A nova ordem jurídica, principiológica, implantada após o advento da Constituição Federal de 1988, confere maior discricionariedade aos juízes, para que, diante do caso concreto, apliquem a lei segundo os valores fundamentais que hoje pairam soberanamente, até mesmo, sobre o texto da lei.
Mas, não se pode submeter o juiz ao clamor popular, levando-o a violar esses princípios, ainda mais em matéria que envolve a liberdade individual, por temer a repercussão da sentença e a crítica da maioria da sociedade.
Já se disse que aos juízes só se admite um medo: o medo de ter medo.
Os ministros que adotaram o entendimento, certo ou erradamente, sabiam que iriam provocar, contra eles, as mais violentas reações populares, mas preferiram se manter fiéis ao texto da Constituição, que juraram defender.
Ao invés de execrá-los, é preciso compreender que o desejo de vingança, que não traduz a realização da justiça, jamais resolverá o grave problema da violência, cujas verdadeiras causas não são enfrentadas pelo Estado, que as vem perpetuando, com sua inércia e incompetência.
A reação da opinião pública contra a decisão revela a difícil compatibilização entre o comando da lei e a vontade popular, muitas vezes plasmada pela mídia, nem sempre bem informada ou responsável.
É evidente que as leis não estão engessadas pelo tempo, tornando-se imutáveis. Uma sociedade como a nossa, em vertiginosa transigência, está sempre desafiada a promover a adaptação dos modelos do passado à nova realidade.
O caráter dinâmico da norma jurídica, cujas coordenadas fundamentais são o tempo e o espaço, está a exigir uma releitura do atual sistema penal, no sentido de criar mecanismos mais eficazes de proteção social.
Mas, enquanto isso não ocorrer, não podemos retroceder à barbárie, defendendo os linchamentos e a pena de morte, que em nenhum outro lugar lograram reduzir a criminalidade.
A indiferença social, o desamor, a falência do sistema educacional e de saúde, o desemprego, a miséria, a corrupção e o amolecimento ético, não são as únicas, mas, certamente, as principais causas da violência, as quais temos o dever de combater, com a mesma energia e indignação.
Outro princípio inserido na Constituição é o da solidariedade social, o que nos torna corresponsáveis pela construção de uma sociedade mais justa e fraterna.
O Padre Antônio Vieira, em famoso sermão, proferido há mais de 400 anos, nos advertia que Deus há de nos pedir contas de tudo que fizermos, mas muito mais estreita conta do que deixamos de fazer.
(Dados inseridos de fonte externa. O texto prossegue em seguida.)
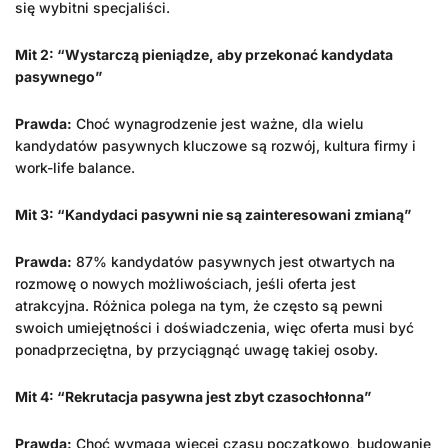
się wybitni specjaliści.
Mit 2: “Wystarczą pieniądze, aby przekonać kandydata
pasywnego”
Prawda:
Choć wynagrodzenie jest ważne, dla wielu
kandydatów pasywnych kluczowe są rozwój, kultura firmy i
work-life balance.
Mit 3: “Kandydaci pasywni nie są zainteresowani zmianą”
Prawda:
87% kandydatów pasywnych jest otwartych na
rozmowę o nowych możliwościach, jeśli oferta jest
atrakcyjna. Różnica polega na tym, że często są pewni
swoich umiejętności i doświadczenia, więc oferta musi być
ponadprzeciętna, by przyciągnąć uwagę takiej osoby.
Mit 4: “Rekrutacja pasywna jest zbyt czasochłonna”
Prawda:
Choć wymaga więcej czasu początkowo, budowanie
De nada adiantará clamar por vingança, enquanto não nos dispusermos a participar, efetivamente, para romper o círculo vicioso da violência que se perpetua com o combustível da indiferença social e do individualismo perverso e comodista.
O polêmico julgamento da Corte Suprema deve ser objeto de profunda reflexão e não de medo irracional, constituindo uma imperdível oportunidade para um exame coletivo de consciência, para descobrir e desvendar suas mensagens ocultas, a nos convocar para participar de um verdadeiro processo de resgate ético e político da sociedade brasileira.
Esqueçamos o talião, assim como o fez a maioria dos ministros, e vamos descobrir, como Quixotes modernos, o que será preciso fazer para construir, com a argamassa da energia de nossos sonhos, a utopia do possível.